TASK TO CARRY OUT: Determine the count of lines in the following entries that contain the string "circunstâncias". Write only the number.

··· RECORDS TO USE

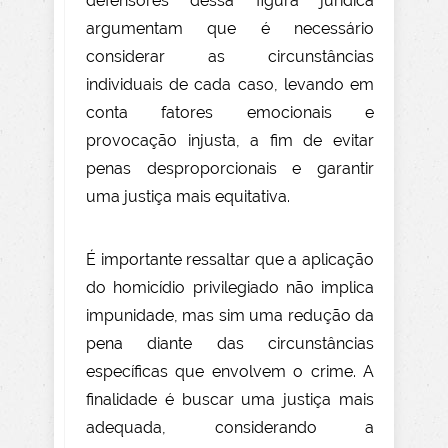
defensores dessa figura jurídica
argumentam que é necessário
considerar as circunstâncias
individuais de cada caso, levando em
conta fatores emocionais e
provocação injusta, a fim de evitar
penas desproporcionais e garantir
uma justiça mais equitativa.
É importante ressaltar que a aplicação
do homicídio privilegiado não implica
impunidade, mas sim uma redução da
pena diante das circunstâncias
específicas que envolvem o crime. A
finalidade é buscar uma justiça mais
adequada, considerando a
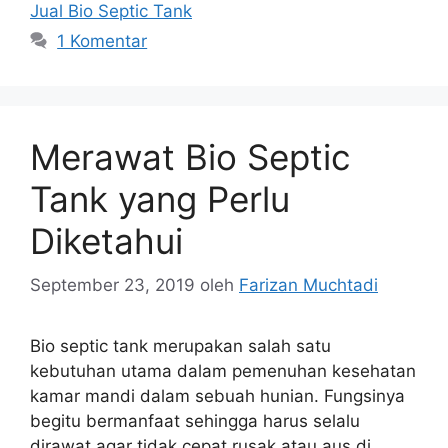
Jual Bio Septic Tank
1 Komentar
Merawat Bio Septic
Tank yang Perlu
Diketahui
September 23, 2019
oleh
Farizan Muchtadi
Bio septic tank merupakan salah satu
kebutuhan utama dalam pemenuhan kesehatan
kamar mandi dalam sebuah hunian. Fungsinya
begitu bermanfaat sehingga harus selalu
dirawat agar tidak cepat rusak atau aus di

······

ANSWER: 2